Records shown section start

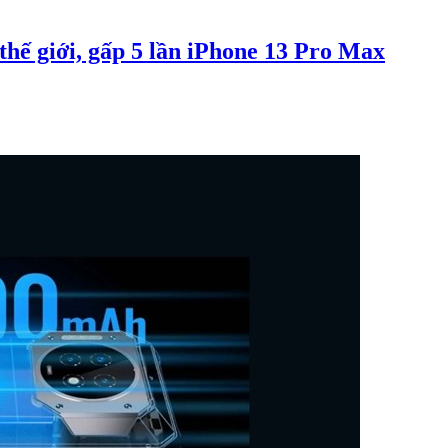
thế giới, gấp 5 lần iPhone 13 Pro Max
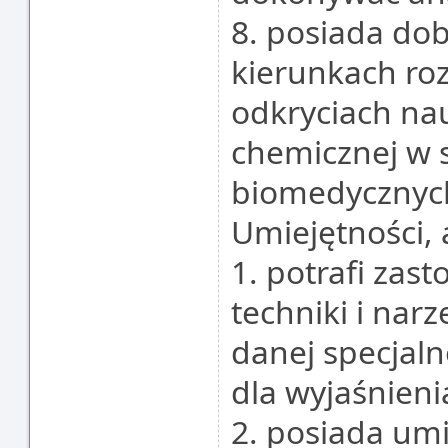
8. posiada dob
kierunkach ro
odkryciach nau
chemicznej w 
biomedycznych
Umiejętności, 
1. potrafi za
techniki i na
danej specjaln
dla wyjaśnien
2. posiada um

Records shown section end

:: Exercise ::
Extract all the entries word for word; omit any pictures.

:: Answer to this task ::
thế giới, gấp 5 lần iPhone 13 Pro Max
8. posiada dob
kierunkach ro
odkryciach nau
chemicznej w 
biomedycznych
Umiejętności, 
1. potrafi za
techniki i na
danej specjaln
dla wyjaśnien
2. posiada um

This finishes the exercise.